ナザニエールを目指して走り出したところで、頭の中でアナウンスが流れた。


全ての穢れの指輪の討伐を確認。

穢れの女王は、冥界に封印されます。

冥界の戴冠者は、真なる冥界の戴冠者になります。


少しスピードを落として走りながら、ステータスを見ると、ジョブと称号にあった冥界の戴冠者が、真なる冥界の戴冠者に変わっていた。

他のステータスやスキルに変化はないようなので、これって意味のある変化なのか分からない。そこでフィアに聞くことにした。
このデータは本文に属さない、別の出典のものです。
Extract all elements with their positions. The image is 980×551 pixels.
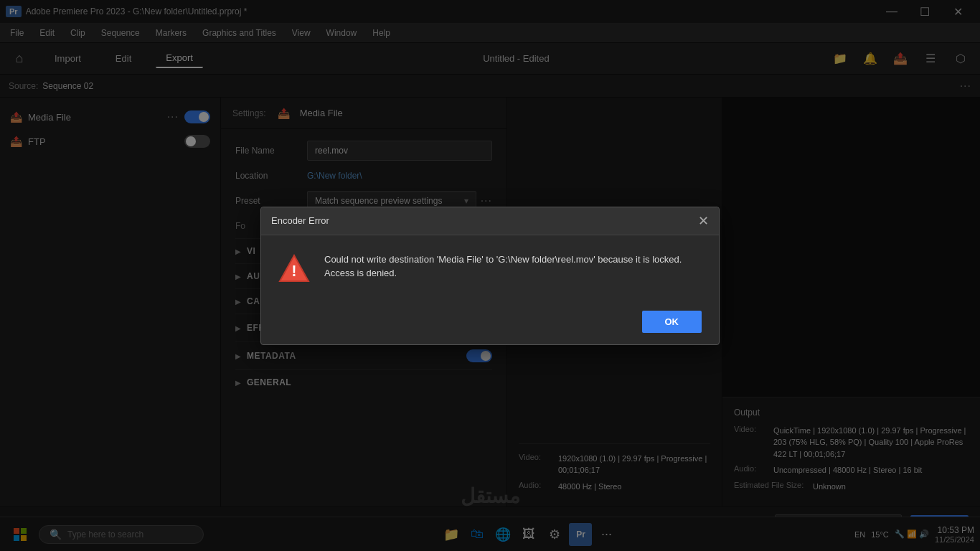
warning-icon: !	[278, 254, 310, 289]
svg-text:!: !	[291, 262, 296, 280]
dialog-title: Encoder Error	[271, 215, 329, 226]
dialog-message: Could not write destination 'Media File'…	[324, 253, 702, 281]
dialog-close-button[interactable]: ✕	[698, 215, 709, 227]
dialog-overlay: Encoder Error ✕ ! Could not write destin…	[0, 0, 980, 551]
error-dialog: Encoder Error ✕ ! Could not write destin…	[260, 207, 720, 345]
ok-button[interactable]: OK	[642, 311, 702, 333]
dialog-header: Encoder Error ✕	[261, 207, 719, 235]
dialog-footer: OK	[261, 303, 719, 344]
dialog-body: ! Could not write destination 'Media Fil…	[261, 235, 719, 303]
『なあ、フィア。地上の穢れを全て倒したら、ジョブと称号が、真なる冥界の戴冠者に変わったんだが、これはどういうことだ?』

『そなたが、地上で唯一の冥界の権能を司る者になったということじゃ。穢れの女王は、地上に出て来れぬということでもある』

『なるほど、冥界の権能を競う相手が居なくなったということか?』

『その通りじゃ』

『あの恐ろしい存在が封印されたというわけか。ほっとするよ』


『しかし、なぜ俺が真なる冥界の戴冠者になったんだ?』と自問自答すると、

『我れの魔石を食ったであろう。そのときに、我の持つ、冥界の力を取り込んだ故じゃ』

『フィアの魔石?そうか。リッチの魔石を食ったときか?そのとき、冥界の力を取り込んだのか?』

『普通の人間の魂なら、冥界の力に耐え切れず、狂うか死ぬかするものじゃが、そなたは違った。もっとも、普通の人間ならば、魔石を食って進化することなど起こるはずがないがのう』

『俺は普通じゃないと言いたいのか?』

『きわめてイレギュラーじゃのう』


今は、王都からクラガシアへ向かう街道を、時速100キロ位で走っている。

冥界結界のおかげで、風の抵抗もないし、誰かに見られることもない。

馬車で数日かかる距離を、2時間もかけずに走破した。

クラガシアの街を迂回して、また街道に戻り、ナザニエールへと向かう街道を走る。